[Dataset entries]
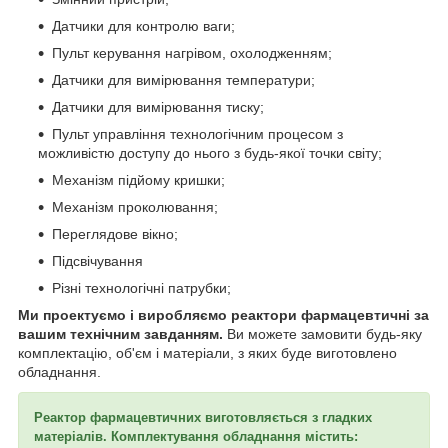
Датчики для контролю ваги;
Пульт керування нагрівом, охолодженням;
Датчики для вимірювання температури;
Датчики для вимірювання тиску;
Пульт управління технологічним процесом з
можливістю доступу до нього з будь-якої точки світу;
Механізм підйому кришки;
Механізм проколювання;
Переглядове вікно;
Підсвічування
Різні технологічні патрубки;
Ми проектуємо і виробляємо реактори фармацевтичні за
вашим технічним завданням.
Ви можете замовити будь-яку
комплектацію, об'єм і матеріали, з яких буде виготовлено
обладнання.
Реактор фармацевтичних виготовляється з гладких
матеріалів. Комплектування обладнання містить:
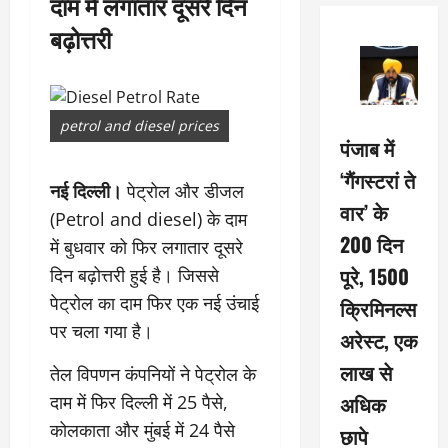
दाम में लगातार दूसरे दिन
बढ़ोत्तरी
petrol and diesel prices
पंजाब में
‘गैंगस्टरां ते
नई दिल्ली।
पेट्रोल और डीजल
वार’ के
(Petrol and diesel) के दाम
200 दिन
में बुधवार को फिर लगातार दूसरे
पूरे, 1500
दिन बढ़ोत्तरी हुई है। जिससे
पेट्रोल का दाम फिर एक नई उंचाई
क्रिमिनल्स
पर चला गया है।
अरेस्ट, एक
लाख से
तेल विपणन कंपनियों ने पेट्रोल के
अधिक
दाम में फिर दिल्ली में 25 पैसे,
कोलकाता और मुंबई में 24 पैसे
छापे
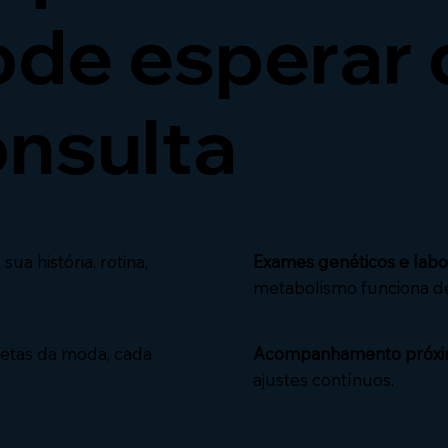
ode esperar 
nsulta
ua história, rotina,
Exames genéticos e labor
metabolismo funciona d
etas da moda, cada
Acompanhamento próxi
ajustes contínuos.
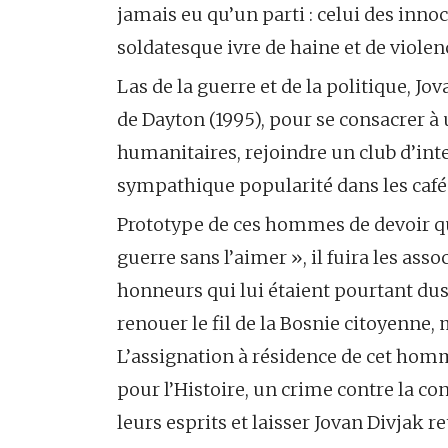
jamais eu qu’un parti : celui des innoc
soldatesque ivre de haine et de violen
Las de la guerre et de la politique, Jo
de Dayton (1995), pour se consacrer à 
humanitaires, rejoindre un club d’intel
sympathique popularité dans les cafés
Prototype de ces hommes de devoir qui
guerre sans l’aimer », il fuira les ass
honneurs qui lui étaient pourtant dus 
renouer le fil de la Bosnie citoyenne, 
L’assignation à résidence de cet ho
pour l’Histoire, un crime contre la co
leurs esprits et laisser Jovan Divjak re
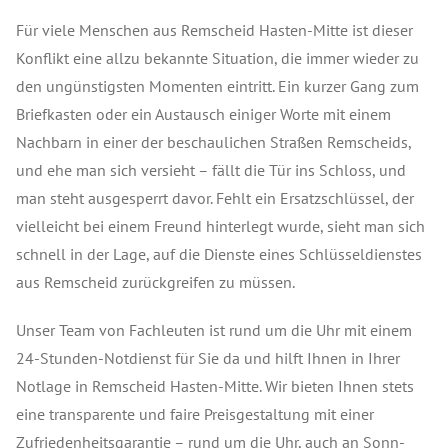
Für viele Menschen aus Remscheid Hasten-Mitte ist dieser
Konflikt eine allzu bekannte Situation, die immer wieder zu
den ungünstigsten Momenten eintritt. Ein kurzer Gang zum
Briefkasten oder ein Austausch einiger Worte mit einem
Nachbarn in einer der beschaulichen Straßen Remscheids,
und ehe man sich versieht – fällt die Tür ins Schloss, und
man steht ausgesperrt davor. Fehlt ein Ersatzschlüssel, der
vielleicht bei einem Freund hinterlegt wurde, sieht man sich
schnell in der Lage, auf die Dienste eines Schlüsseldienstes
aus Remscheid zurückgreifen zu müssen.
Unser Team von Fachleuten ist rund um die Uhr mit einem
24-Stunden-Notdienst für Sie da und hilft Ihnen in Ihrer
Notlage in Remscheid Hasten-Mitte. Wir bieten Ihnen stets
eine transparente und faire Preisgestaltung mit einer
Zufriedenheitsgarantie – rund um die Uhr, auch an Sonn-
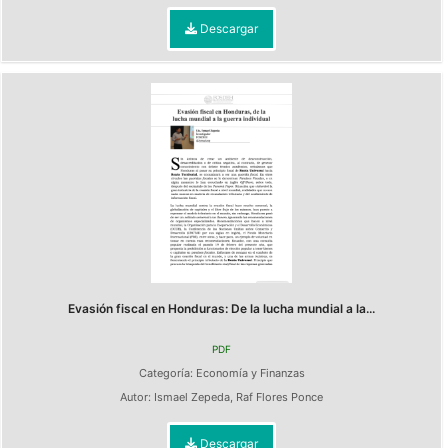
Descargar
Evasión fiscal en Honduras: De la lucha mundial a la...
PDF
Categoría:
Economía y Finanzas
Autor:
Ismael Zepeda
,
Raf Flores Ponce
Descargar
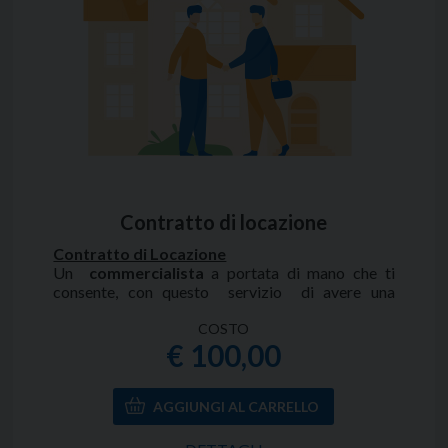
Contratto di locazione
Contratto di Locazione
Un
commercialista
a portata di mano che ti
consente, con questo servizio di avere una
consulenza completa ed un aiuto pratico per la
redazione e registrazione di un contratto di
COSTO
€ 100,00
locazione di qualsiasi genere.
Con questo servizio fiscoeasy,
il tuo
commercialista on line
, sarà in grado di darti
informazioni sulle disposizioni relative alle
locazioni.
Il contratto di locazione va redatto e registrato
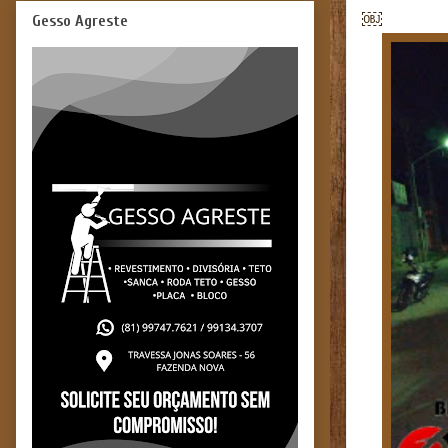
￼
Gesso Agreste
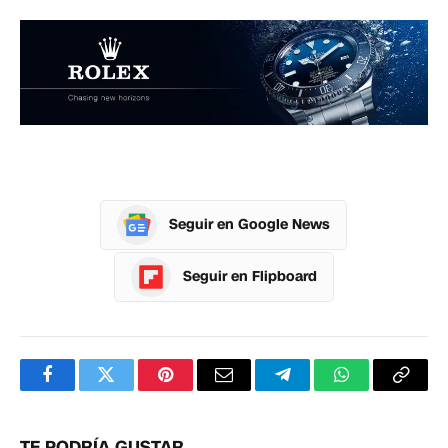
Seguir en Google News
Seguir en Flipboard
Facebook
Twitter
Pinterest
Correo
Telegram
WhatsApp
Copia
electrónico
enlac
TE PODRÍA GUSTAR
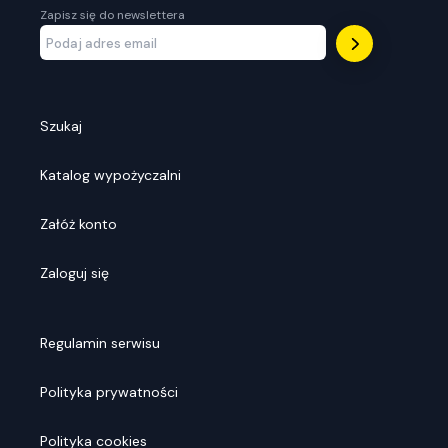
Zapisz się do newslettera
Szukaj
Katalog wypożyczalni
Załóż konto
Zaloguj się
Regulamin serwisu
Polityka prywatności
Polityka cookies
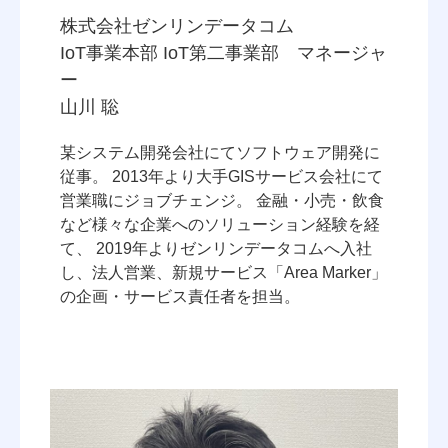
株式会社ゼンリンデータコム
IoT事業本部 IoT第二事業部 マネージャ
ー
山川 聡
某システム開発会社にてソフトウェア開発に
従事。 2013年より大手GISサービス会社にて
営業職にジョブチェンジ。 金融・小売・飲食
など様々な企業へのソリューション経験を経
て、 2019年よりゼンリンデータコムへ入社
し、法人営業、新規サービス「Area Marker」
の企画・サービス責任者を担当。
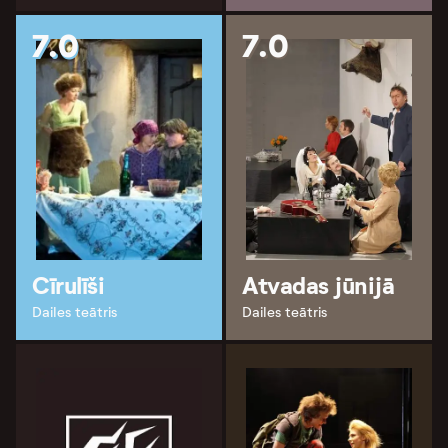
7.0
7.0
Cīrulīši
Atvadas jūnijā
Dailes teātris
Dailes teātris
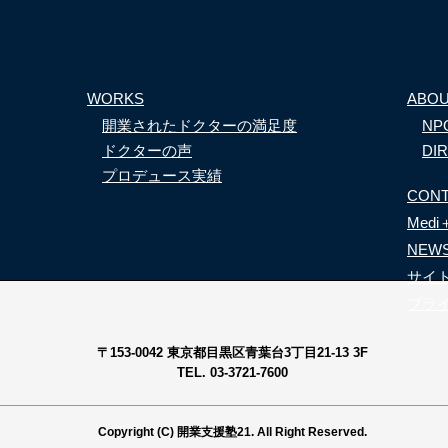
WORKS
ABO
開業されたドクターの満足度
N
ドクターの声
DI
プロデュース実績
CON
Med
NEW
サイ
プラ
〒153-0042 東京都目黒区青葉台3丁目21-13 3F
TEL. 03-3721-7600
Copyright (C) 開業支援塾21. All Right Reserved.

■ **Problem description**:
Scan the lines above for "sich", then copy every one that has it.

■ **Reply**:
und ehe man sich versieht – fällt die Tür ins Schloss, und
vielleicht bei einem Freund hinterlegt wurde, sieht man sich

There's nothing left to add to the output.